Those who dislike this noble people—for the name is legion of those who are fond of shouting "No Irish need apply"—I would recommend to think calmly over Irish history, to remember the frightful outrages put upon this generous, warm-hearted, and impulsive race for centuries, and read up Froude, Mitchell, Goldwin-Smith, McGee, Moran, and other Irish historians.

We know what the Irish are capable of, and that in Ireland, as here, after a generation or two of education, the old theological belief becomes by a gradual process less and less strong.

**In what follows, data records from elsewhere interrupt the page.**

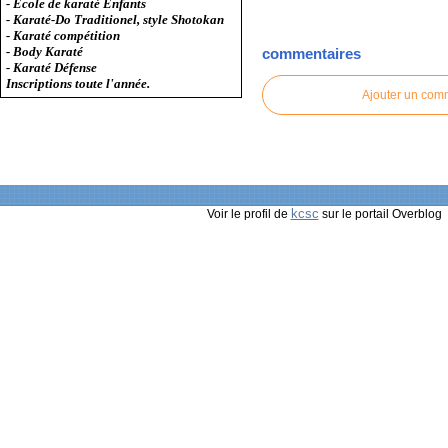
- Ecole de karaté Enfants
- Karaté-Do Traditionel, style Shotokan
- Karaté compétition
- Body Karaté
commentaires
- Karaté Défense
Inscriptions toute l'année.
Ajouter un com
kcsc
Voir le profil de
sur le portail Overblog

On September 6th, 1819, a red letter day was added to the English calendar, through the slaughter by cavalry of a number of unarmed men, who were agitating, peaceably, for the rights of labor. This is known to posterity as the "Peterloo Massacre," and happened in Manchester, on the site of the present superb Free Trade Hall, erected by the Free Traders to commemorate the ultimate triumph of their cause over the capitalists, who, in the manufacturing districts, were, until a few years back, always aided by the military in putting down strikes or demands for increase of wages.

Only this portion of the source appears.